'Matter of Laugh or Death,' the award-winning humor column

By Bill Dunn

Interesting observations on this thing we call life

(appearing each week in the Republican-American newspaper, Waterbury, CT)

INFORMATION OVERLOAD REACHING CRITICAL MASS

I’m reaching the point of information overload. It’s impossible these days to keep up with news and current events. When I try to stay informed about important issues, I feel like Lucy Ricardo when she went to work at a candy factory. The more I try to keep up with the latest news reports, the faster the media conveyor belt keeps throwing data at me. I try to gather it all in—although I don’t stuff it in my mouth and down my shirt like Lucy—but it’s no use. I’m ready to scream, “Ethel! Help!”

The number of news outlets has skyrocketed in the last decade or so. There are, of course, the traditional TV networks, but we now have a vast array of 24-hour cable news channels, and there are countless radio stations, newspapers, magazines, and 17-zillion Internet websites devoted to sharing important news (occasionally, some of which is accurate).

Even the phone company has gotten into the act. For a fee, they’ll send text messages of breaking news headlines right to my cell phone. This service must be for those rare occasions when I am not near a TV, radio, or computer, and simply cannot wait ten more minutes for a news report. Although now that I think about it, the last time I was not within earshot of a TV, radio, or computer was sometime in early 1986.
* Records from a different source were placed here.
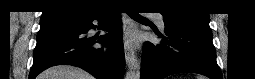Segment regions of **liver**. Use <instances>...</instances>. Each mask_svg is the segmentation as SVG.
<instances>
[{
    "label": "liver",
    "mask_w": 255,
    "mask_h": 79,
    "mask_svg": "<svg viewBox=\"0 0 255 79\" xmlns=\"http://www.w3.org/2000/svg\"><path fill=\"white\" fill-rule=\"evenodd\" d=\"M38 79H94V77L81 68L59 65L45 70Z\"/></svg>",
    "instance_id": "1"
}]
</instances>
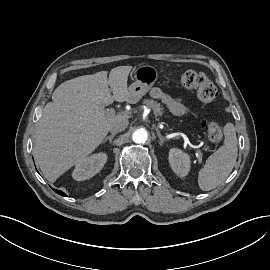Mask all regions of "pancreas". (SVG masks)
Wrapping results in <instances>:
<instances>
[{
    "label": "pancreas",
    "mask_w": 270,
    "mask_h": 270,
    "mask_svg": "<svg viewBox=\"0 0 270 270\" xmlns=\"http://www.w3.org/2000/svg\"><path fill=\"white\" fill-rule=\"evenodd\" d=\"M143 104L147 107L152 108L156 116H161L163 114V108L160 103L152 99L143 100Z\"/></svg>",
    "instance_id": "pancreas-1"
}]
</instances>
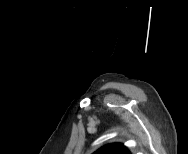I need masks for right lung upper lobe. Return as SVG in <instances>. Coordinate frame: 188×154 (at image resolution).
Wrapping results in <instances>:
<instances>
[{"label": "right lung upper lobe", "instance_id": "1", "mask_svg": "<svg viewBox=\"0 0 188 154\" xmlns=\"http://www.w3.org/2000/svg\"><path fill=\"white\" fill-rule=\"evenodd\" d=\"M94 154H130L122 144H109L97 150Z\"/></svg>", "mask_w": 188, "mask_h": 154}]
</instances>
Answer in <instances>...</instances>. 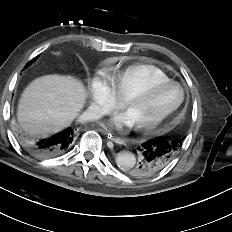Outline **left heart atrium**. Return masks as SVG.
<instances>
[{"label":"left heart atrium","instance_id":"1","mask_svg":"<svg viewBox=\"0 0 232 232\" xmlns=\"http://www.w3.org/2000/svg\"><path fill=\"white\" fill-rule=\"evenodd\" d=\"M109 124L112 127H115L117 129H121L123 127H132L134 126L133 120L131 119L130 115L125 112L119 115H116Z\"/></svg>","mask_w":232,"mask_h":232}]
</instances>
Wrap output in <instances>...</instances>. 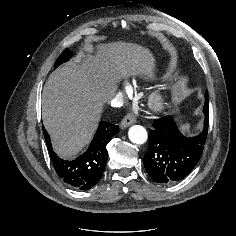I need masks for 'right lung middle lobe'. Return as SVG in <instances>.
<instances>
[{
  "instance_id": "1",
  "label": "right lung middle lobe",
  "mask_w": 236,
  "mask_h": 236,
  "mask_svg": "<svg viewBox=\"0 0 236 236\" xmlns=\"http://www.w3.org/2000/svg\"><path fill=\"white\" fill-rule=\"evenodd\" d=\"M71 55H72V53L68 49H65L62 52V54L57 58L54 68L58 67L60 64H62L64 62H66L67 60H69Z\"/></svg>"
}]
</instances>
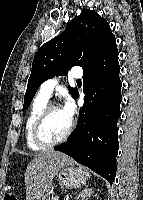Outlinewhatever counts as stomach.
I'll use <instances>...</instances> for the list:
<instances>
[{
  "label": "stomach",
  "instance_id": "1",
  "mask_svg": "<svg viewBox=\"0 0 143 200\" xmlns=\"http://www.w3.org/2000/svg\"><path fill=\"white\" fill-rule=\"evenodd\" d=\"M89 177L87 169L69 165L62 167L58 173L59 184L62 188H80L87 183Z\"/></svg>",
  "mask_w": 143,
  "mask_h": 200
}]
</instances>
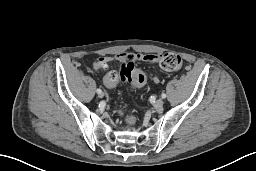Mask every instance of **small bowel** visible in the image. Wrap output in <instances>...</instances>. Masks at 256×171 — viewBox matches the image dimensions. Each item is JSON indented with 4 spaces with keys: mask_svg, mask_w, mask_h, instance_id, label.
Instances as JSON below:
<instances>
[{
    "mask_svg": "<svg viewBox=\"0 0 256 171\" xmlns=\"http://www.w3.org/2000/svg\"><path fill=\"white\" fill-rule=\"evenodd\" d=\"M160 56L157 54H142V53H133V52H121L117 54L114 58L106 57L104 58V62H111L113 60L117 61H143L148 63L157 64L159 62ZM149 79L153 83H159L160 78L157 74L151 73L146 76V79ZM103 82L106 87L115 86L114 83L109 82L108 75L103 78Z\"/></svg>",
    "mask_w": 256,
    "mask_h": 171,
    "instance_id": "small-bowel-1",
    "label": "small bowel"
}]
</instances>
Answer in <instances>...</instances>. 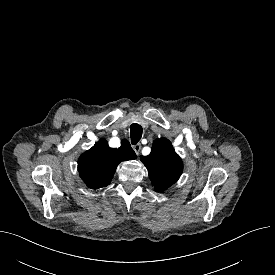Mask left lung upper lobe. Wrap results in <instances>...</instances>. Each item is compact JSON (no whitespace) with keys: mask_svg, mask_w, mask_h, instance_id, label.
Instances as JSON below:
<instances>
[{"mask_svg":"<svg viewBox=\"0 0 275 275\" xmlns=\"http://www.w3.org/2000/svg\"><path fill=\"white\" fill-rule=\"evenodd\" d=\"M148 169L149 178L157 192H163L176 183L183 171L181 158L166 138L153 142L151 153L141 156Z\"/></svg>","mask_w":275,"mask_h":275,"instance_id":"1","label":"left lung upper lobe"}]
</instances>
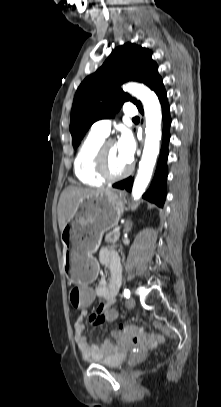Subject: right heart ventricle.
<instances>
[{"label": "right heart ventricle", "mask_w": 221, "mask_h": 407, "mask_svg": "<svg viewBox=\"0 0 221 407\" xmlns=\"http://www.w3.org/2000/svg\"><path fill=\"white\" fill-rule=\"evenodd\" d=\"M105 136L90 132L80 145L74 161L78 180L88 186H100L104 180L95 171V157Z\"/></svg>", "instance_id": "1"}]
</instances>
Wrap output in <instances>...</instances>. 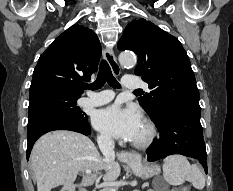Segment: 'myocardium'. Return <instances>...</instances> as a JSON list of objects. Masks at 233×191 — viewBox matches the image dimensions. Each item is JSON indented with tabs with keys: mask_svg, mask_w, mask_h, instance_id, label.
Listing matches in <instances>:
<instances>
[{
	"mask_svg": "<svg viewBox=\"0 0 233 191\" xmlns=\"http://www.w3.org/2000/svg\"><path fill=\"white\" fill-rule=\"evenodd\" d=\"M143 123L147 128V135L143 140L140 141H132L131 145L137 149H146L148 148L153 141L155 140L157 129L154 122L148 118L143 119Z\"/></svg>",
	"mask_w": 233,
	"mask_h": 191,
	"instance_id": "myocardium-1",
	"label": "myocardium"
}]
</instances>
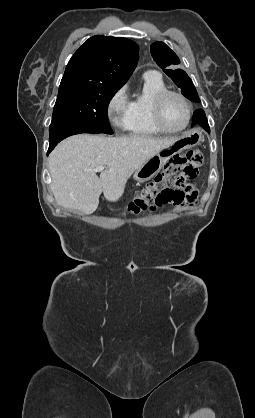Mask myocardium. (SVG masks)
<instances>
[{
    "instance_id": "obj_1",
    "label": "myocardium",
    "mask_w": 255,
    "mask_h": 418,
    "mask_svg": "<svg viewBox=\"0 0 255 418\" xmlns=\"http://www.w3.org/2000/svg\"><path fill=\"white\" fill-rule=\"evenodd\" d=\"M171 96H175L177 98H179L184 105L186 106L187 109V119L185 124L178 129H172L169 128L163 119V108H164V103L167 100V98L171 97ZM192 105L189 102V100L180 92L174 91V90H163L161 92H159L153 99L152 102V117H153V121L155 123V125L162 131L165 133H180L182 131H184L185 129L188 128L191 119H192Z\"/></svg>"
}]
</instances>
This information overload phenomenon has two major distinguishing features. First, there is an obsession with being the first to present a particular story. Last month I saw a commercial for a local TV station which proudly proclaimed, “Yesterday, Eyewitness Action News was the first to tell you about a Hartford-area man killed in a hit and run accident.” Well, yes, that’s true, they were the first to tell me. Although in their haste to be the first on the air with the story, they got one fact slightly wrong. It was not a Hartford-area man who was killed in a hit and run accident, it was a Hartford-area cat. But they were first with the story, and that’s all that seems to matter.

In the race to be first, some news outlets are planning to broadcast stories before they occur. They figure if the stories never materialize, oh well, it won’t hurt their accuracy rate all that much, and at least they can proudly proclaim they were first.

The second distinguishing feature of the non-stop media is that there is no ranking of the stories by importance. Every piece of news is presented as if it is the most earth-shattering story ever. Not too long ago I watched a TV reporter discuss the latest plan for achieving peace in the Middle East. It was presented in a very serious and urgent tone. Immediately after this, another reporter came on and presented a story, also in a very serious and urgent tone, about a chicken rancher in Vermont who gets higher egg production from his hens when he sings opera to them. Both stories were broadcast as if they were of equal importance, even though everyone knows one story is fairly meaningless while the other story can have a major impact on many people’s lives. (More eggs will feed more people. This is big news. Peace in the Middle East? Yeah sure, that’ll happen when Yasser Arafat starts singing opera to chickens.)

I’m getting burnt out trying to keep up with this daily tidal wave of information. For my own peace of mind, I have to cut back. From now on I’m only going to pay attention to stories about important power struggles, financial scandals, and barbaric behavior. That’s right, like most other Americans, from now on I’m only going to pay attention to Hollywood celebrity news.

I mean, come on, there are only so many hours in the day and only so many brain cells in my head. All that blah blah blah about politics, taxes, and the economy isn’t as important as Tom Cruise’s love life, is it?